◆ Work order: Of all the lines in the entries below, give again exactly those starting at the line containing "efficacement. Si le" and ending at the line containing "entretenues.", both ends included, and no others.

◆ Provided data:
= Beginning of Section =

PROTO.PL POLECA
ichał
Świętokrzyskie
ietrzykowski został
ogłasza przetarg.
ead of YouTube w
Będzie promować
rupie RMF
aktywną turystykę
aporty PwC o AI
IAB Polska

= End of Section =
= Beginning of Section =

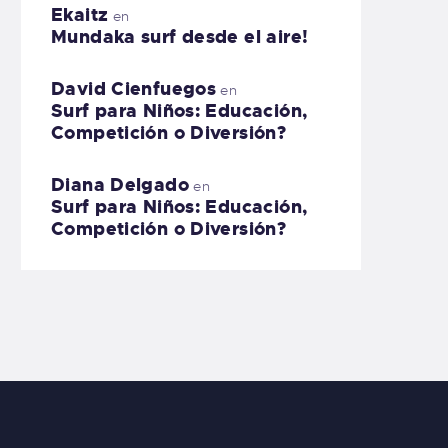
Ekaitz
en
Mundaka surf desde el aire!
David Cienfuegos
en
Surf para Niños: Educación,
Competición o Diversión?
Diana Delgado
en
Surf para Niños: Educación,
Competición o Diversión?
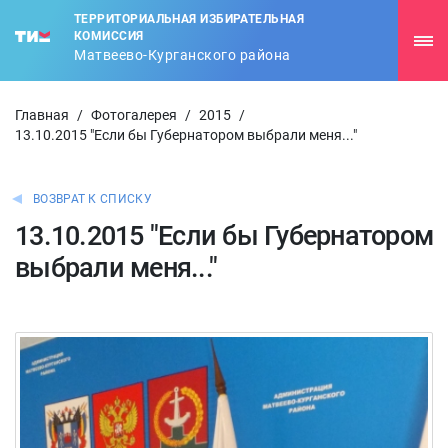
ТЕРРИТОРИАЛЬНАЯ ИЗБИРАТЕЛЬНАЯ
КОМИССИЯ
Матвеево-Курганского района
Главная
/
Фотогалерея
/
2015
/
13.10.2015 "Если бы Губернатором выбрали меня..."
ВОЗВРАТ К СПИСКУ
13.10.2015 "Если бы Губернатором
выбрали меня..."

= End of Section =
= Beginning of Section =

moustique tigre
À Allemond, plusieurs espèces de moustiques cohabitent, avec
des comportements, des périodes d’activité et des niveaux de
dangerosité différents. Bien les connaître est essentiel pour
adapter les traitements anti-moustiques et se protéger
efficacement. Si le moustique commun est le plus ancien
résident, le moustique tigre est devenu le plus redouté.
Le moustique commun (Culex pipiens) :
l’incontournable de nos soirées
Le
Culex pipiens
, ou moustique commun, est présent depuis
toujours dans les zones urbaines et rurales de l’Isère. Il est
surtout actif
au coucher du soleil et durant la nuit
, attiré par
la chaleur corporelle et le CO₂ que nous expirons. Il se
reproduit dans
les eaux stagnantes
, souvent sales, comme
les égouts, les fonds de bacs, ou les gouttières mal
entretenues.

= End of Section =

◆ Your response:
efficacement. Si le moustique commun est le plus ancien
résident, le moustique tigre est devenu le plus redouté.
Le moustique commun (Culex pipiens) :
l’incontournable de nos soirées
Le
Culex pipiens
, ou moustique commun, est présent depuis
toujours dans les zones urbaines et rurales de l’Isère. Il est
surtout actif
au coucher du soleil et durant la nuit
, attiré par
la chaleur corporelle et le CO₂ que nous expirons. Il se
reproduit dans
les eaux stagnantes
, souvent sales, comme
les égouts, les fonds de bacs, ou les gouttières mal
entretenues.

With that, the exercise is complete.